Nel mondo “occidentale moderno”, il piercing (dall’inglese to pierce, forare) ha cominciato ad essere praticato negli anni 70/80 negli ambienti punk-underground, nelle comunità omosessuali, tra i praticanti del sado-maso ed i feticisti, insomma tra tutti coloro fortemente propensi ad una vita ‘fuori dagli schemi’. Nella coppia omosessuale o sado-maso, chi portava il piercing era solitamente lo "schiavo", ed i suoi anelli ai genitali o ai capezzoli erano il simbolo di sottomissione al "padrone". Oggi il piercing ‘leggero’ è semplicemente una moda, un modo per comunicare, che interessa persone di differente età, cultura e ceto sociale, anche se a praticarla sono soprattutto i giovani, che si infilano monili sulle sopracciglia, le labbra, il seno, la lingua, l’ombelico e tante altre parti del corpo, coperte o meno. Piercing molto più ‘pesanti’ e dunque completamente fuori dal discorso della tendenza del momento, sono ad esempio il taglio della lingua, in modo da renderla biforcuta ed il dental piercing, con applicazione di capsule d’oro e brillantini, oppure lo scaring (tagli in profondità per ricavare cicatrici indelebili) ed il branding (marchi a fuoco), o il cutting (il corpo viene tagliuzzato). In questo caso si tratta di scelte ‘estreme’: una sorta di acting out, ovvero compiere un atto che esprima e riesca a sedare i pensieri angosciosi che affollano la mente. Farsi un piercing piace alle persone perché :

• consente di raggiungere gli ideali di bellezza dettati dalla moda del momento; • suscita stupore e curiosità, catalizzando l’attenzione di chi guarda ed in molti casi crea scandalo; • è un modo per essere al centro dell’attenzione, per uscire dall’anonimato, per trasgredire; • è un’espressione di ‘diversità’ dalla massa (anche se poi la moda tende invece ad omologare i comportamenti, rendendo tutti simili nel loro voler essere diversi); • è l’affermazione decisa di un diritto di disporre del proprio corpo come della propria identità e della propria vita; • può rappresentare un forte impegno con sé stessi a ricordare un’esperienza, un amore, una persona per tutta la vita ; • può servire, specie nel piercing ‘pesante’ ad esorcizzare il dolore e la morte e guadagnarsi un pezzo di eternità.

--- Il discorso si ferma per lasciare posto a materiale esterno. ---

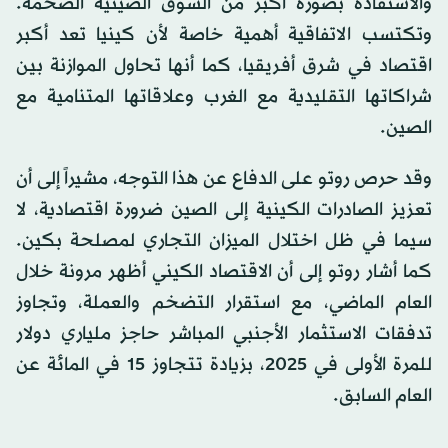
والاستفادة بصورة أكبر من السوق الصينية الضخمة.
وتكتسب الاتفاقية أهمية خاصة لأن كينيا تعد أكبر
اقتصاد في شرق أفريقيا، كما أنها تحاول الموازنة بين
شراكاتها التقليدية مع الغرب وعلاقاتها المتنامية مع
الصين.
وقد حرص روتو على الدفاع عن هذا التوجه، مشيراً إلى أن
تعزيز الصادرات الكينية إلى الصين ضرورة اقتصادية، لا
سيما في ظل اختلال الميزان التجاري لمصلحة بكين.
كما أشار روتو إلى أن الاقتصاد الكيني أظهر مرونة خلال
العام الماضي، مع استقرار التضخم والعملة، وتجاوز
تدفقات الاستثمار الأجنبي المباشر حاجز ملياري دولار
للمرة الأولى في 2025، بزيادة تتجاوز 15 في المائة عن
العام السابق.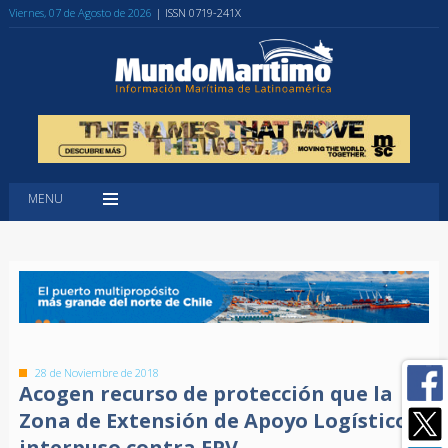
Viernes, 07 de Agosto de 2026
| ISSN 0719-241X
MENU
28 de Noviembre de 2018
Acogen recurso de protección que la
Zona de Extensión de Apoyo Logístico
interpuso contra EPV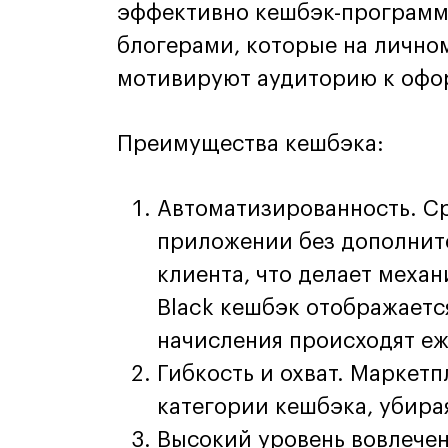
эффективно кешбэк-программы
блогерами, которые на лично
мотивируют аудиторию к офо
Преимущества кешбэка:
Автоматизированность. Ср
приложении без дополнит
клиента, что делает механ
Black кешбэк отображаетс
начисления происходят еж
Гибкость и охват. Маркет
категории кешбэка, убира
Высокий уровень вовлечен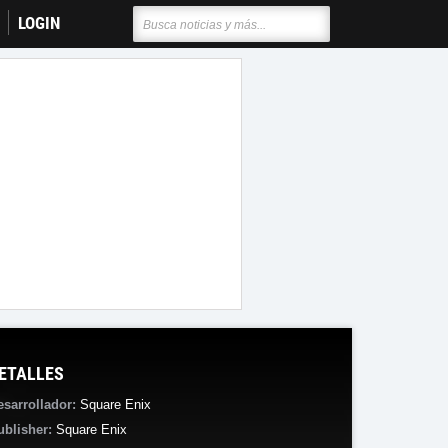
LOGIN
ETALLES
esarrollador:
Square Enix
ublisher:
Square Enix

Spesso il fine del piercing nelle parti intime ha uno scopo funzionale più che di seduzione: infatti questo intervento può aumentare la sensibilità delle parti forate e\o stimolare maggiormente il partner. In Italia, la pratica del body piercing interessa almeno un milione di persone ed è più diffusa nel centro-nord del paese.